We’re all being robbed of benefits and services our labour and taxes paid for.
We’re thrown out of jobs or made to work harder for less.
Mothers can help bring together all who stand for life, against war & exploitation.
Everyone’s contribution and struggle must be counted and supported.
Fathers, sons, brothers, partners . . . it’s time to show your support.
Mothers March in Guyana, Haiti, India, Peru, the US.
ASK ORGANISATIONS TO ENDORSE THE MARCH
The Global Women’s Strike is an international network for recognition & payment for all caring work, and for military spending to go back to the community starting with women the main carers.
Why I’ll be marching:
‘My daughter has a life threatening disability. Mothers like me get no respite. They are even pushing us to go out to work. We are heading for disaster.’
‘It’s frightening to raise children in a world where they are not valued.’
‘Asylum seekers were cut first. No recourse to public funds, food vouchers, destitution. That’s what they intend for everyone.’
‘We run a small health food shop. Times are hard. My oldest child is losing his EMA. I don’t know how we’ll manage.’
‘We use the library all the time, for revision, books and films for holidays.’
‘Women are not believed. I was raped, accused of lying and jailed.’
‘Legal aid enabled me to sue the police for assault and wrongful arrest. Without it only the rich can afford justice.’
‘Mums of young children are treated as “workless”. When I was on Income Support I could be available to my son.’
‘After a life of labour, pensioners are told living longer is an economic crisis.’
‘Grandparents are expected to step in. We’re also expected to retire later.’
‘After school clubs are closing. Children are “collateral damage” for the cuts.’
‘I was tortured and claimed asylum. My children weren’t allowed to join me. I worry about them terribly.’
‘My partner was violent. I reported him and social services took my children. Why punish us?’
‘We share our house with others to reduce costs. Cuts in housing benefit will make it impossible, especially in London.’
‘I went into sex work to support my kid and pay for my degree.’
‘People are told to blame “others” for the cuts. Racist attacks go up, bullying, against immigrants, disabled people, lesbians, gays, trans. It’s scary.’
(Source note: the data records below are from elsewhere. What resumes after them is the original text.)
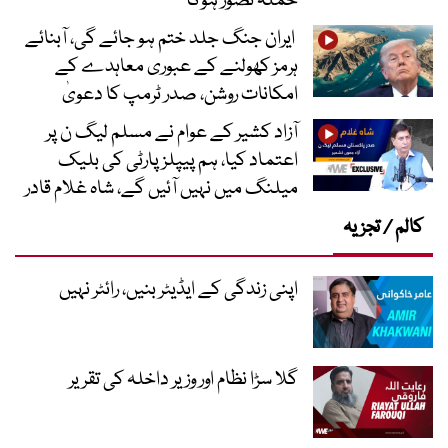
حملہ تصور ہوگا
ایران جنگ جلد ختم ہو جائے گی، آبنائے
ہرمز کھولنے کے عبوری معاہدے کے
امکانات روشن، صدر ٹرمپ کا دعویٰ
آزاد کشیر کے عوام نے مسلم لیگ ن پر
اعتماد کیا، ہم پیپلز پارٹی کی بلیک
میلنگ میں نہیں آئیں گے، شاہ غلام قادر
کالم / تجزیہ
اپنی زندگی کے ایڈیٹر بنیں، رائٹر نہیں
گلا سڑا نظام اور وزیر داخلہ کی تقریر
‘Child Benefit should be universal. Kids should see they and their mums are valued. Means testing stigmatises; many kids hide they’re on school meals.’
‘Young people want to find their own way to activities. Without out-of-school clubs, sports, music . . . we are impoverished.’
‘Flooding, drought. Now they want to take our forests. They don’t respect anything.’
Global Women’s Strike international demands:
Payment for all caring work – in wages, pensions, land & other resources. What is more valuable than raising children & caring for others? Invest in life & welfare, not military budgets & prisons.
Pay equity for all, women & men, in the global market.
Food security for breastfeeding mothers, paid maternity leave and maternity breaks. Stop penalizing us for being women.
Don’t pay ‘Third World debt’. We owe nothing, they owe us.
Room G2 SOAS: Main entrance has ramp. Room G2 is on ground floor. Platform lift inside G2 down to floor of hall. Accessible loo on ground floor and other floors.
Parking near SOAS: We hope to arrange some parking on the university campus. Blue Badge holders get one hour free in Pay & Display bays if you pay something to start it off. The Blue Badge is not recognised in Camden’s Green Badge zone south of Euston Road. Parking restrictions are in force until 8.30pm.